**Exercise description:** For the material that follows, return exactly the lines from the one with "Coaches (830, 59)" through the one with "Link Web (591, 232)", both ends included.

**Information shown:**
*****

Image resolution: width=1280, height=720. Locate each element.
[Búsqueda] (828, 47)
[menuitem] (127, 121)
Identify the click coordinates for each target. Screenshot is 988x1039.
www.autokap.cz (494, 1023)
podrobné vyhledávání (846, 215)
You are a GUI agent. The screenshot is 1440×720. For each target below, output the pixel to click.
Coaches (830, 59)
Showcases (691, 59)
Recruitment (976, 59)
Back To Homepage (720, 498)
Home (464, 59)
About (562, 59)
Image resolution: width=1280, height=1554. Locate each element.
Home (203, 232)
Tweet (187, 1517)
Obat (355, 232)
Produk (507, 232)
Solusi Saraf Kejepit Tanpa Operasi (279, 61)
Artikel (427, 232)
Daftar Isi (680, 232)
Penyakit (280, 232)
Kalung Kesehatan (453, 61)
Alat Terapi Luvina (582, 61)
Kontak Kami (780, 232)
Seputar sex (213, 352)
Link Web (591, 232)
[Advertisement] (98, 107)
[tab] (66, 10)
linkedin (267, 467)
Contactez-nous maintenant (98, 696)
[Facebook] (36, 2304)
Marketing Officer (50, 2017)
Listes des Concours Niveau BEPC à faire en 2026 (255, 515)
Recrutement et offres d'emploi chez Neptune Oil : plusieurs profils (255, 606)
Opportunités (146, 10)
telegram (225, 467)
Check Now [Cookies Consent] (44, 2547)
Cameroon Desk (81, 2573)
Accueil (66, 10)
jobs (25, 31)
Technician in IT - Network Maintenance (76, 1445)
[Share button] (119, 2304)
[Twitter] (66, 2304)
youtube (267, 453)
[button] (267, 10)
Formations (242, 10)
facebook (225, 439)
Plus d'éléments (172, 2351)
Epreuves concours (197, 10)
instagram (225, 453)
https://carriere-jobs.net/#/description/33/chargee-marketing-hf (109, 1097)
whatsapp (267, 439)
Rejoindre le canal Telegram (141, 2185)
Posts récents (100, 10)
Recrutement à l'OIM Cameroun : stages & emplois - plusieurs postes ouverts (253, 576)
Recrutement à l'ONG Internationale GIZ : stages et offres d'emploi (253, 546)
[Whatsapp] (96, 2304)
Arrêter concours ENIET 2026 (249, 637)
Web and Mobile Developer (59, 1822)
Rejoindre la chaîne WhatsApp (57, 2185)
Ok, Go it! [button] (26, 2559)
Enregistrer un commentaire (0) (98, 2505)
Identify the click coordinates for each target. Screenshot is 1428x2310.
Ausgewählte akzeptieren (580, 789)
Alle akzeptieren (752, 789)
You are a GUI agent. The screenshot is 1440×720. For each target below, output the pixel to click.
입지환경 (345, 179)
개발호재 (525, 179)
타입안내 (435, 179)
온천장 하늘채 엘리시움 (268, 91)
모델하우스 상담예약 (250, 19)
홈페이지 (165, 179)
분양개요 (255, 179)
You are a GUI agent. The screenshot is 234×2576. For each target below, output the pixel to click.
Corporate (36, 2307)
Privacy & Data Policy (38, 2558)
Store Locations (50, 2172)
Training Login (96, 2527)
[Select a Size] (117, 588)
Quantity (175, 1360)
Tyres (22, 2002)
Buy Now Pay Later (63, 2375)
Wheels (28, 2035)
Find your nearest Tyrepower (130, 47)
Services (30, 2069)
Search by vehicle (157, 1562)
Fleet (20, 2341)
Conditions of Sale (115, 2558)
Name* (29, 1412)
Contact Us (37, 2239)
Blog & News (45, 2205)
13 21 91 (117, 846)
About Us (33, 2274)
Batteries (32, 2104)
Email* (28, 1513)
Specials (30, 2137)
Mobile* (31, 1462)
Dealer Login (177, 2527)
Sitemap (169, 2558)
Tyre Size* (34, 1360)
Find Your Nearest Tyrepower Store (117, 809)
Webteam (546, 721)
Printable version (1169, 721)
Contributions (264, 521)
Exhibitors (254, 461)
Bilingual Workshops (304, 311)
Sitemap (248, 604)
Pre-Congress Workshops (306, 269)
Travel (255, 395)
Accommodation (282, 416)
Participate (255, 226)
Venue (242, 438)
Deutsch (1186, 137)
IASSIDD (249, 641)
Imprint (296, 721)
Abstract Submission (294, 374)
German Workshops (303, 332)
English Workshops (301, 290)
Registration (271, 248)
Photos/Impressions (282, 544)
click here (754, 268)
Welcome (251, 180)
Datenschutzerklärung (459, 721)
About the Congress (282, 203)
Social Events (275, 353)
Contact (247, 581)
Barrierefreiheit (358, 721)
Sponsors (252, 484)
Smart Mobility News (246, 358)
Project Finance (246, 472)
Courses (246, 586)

*****

**Exercise answer:**
Coaches (830, 59)
Showcases (691, 59)
Recruitment (976, 59)
Back To Homepage (720, 498)
Home (464, 59)
About (562, 59)
Image resolution: width=1280, height=1554. Locate each element.
Home (203, 232)
Tweet (187, 1517)
Obat (355, 232)
Produk (507, 232)
Solusi Saraf Kejepit Tanpa Operasi (279, 61)
Artikel (427, 232)
Daftar Isi (680, 232)
Penyakit (280, 232)
Kalung Kesehatan (453, 61)
Alat Terapi Luvina (582, 61)
Kontak Kami (780, 232)
Seputar sex (213, 352)
Link Web (591, 232)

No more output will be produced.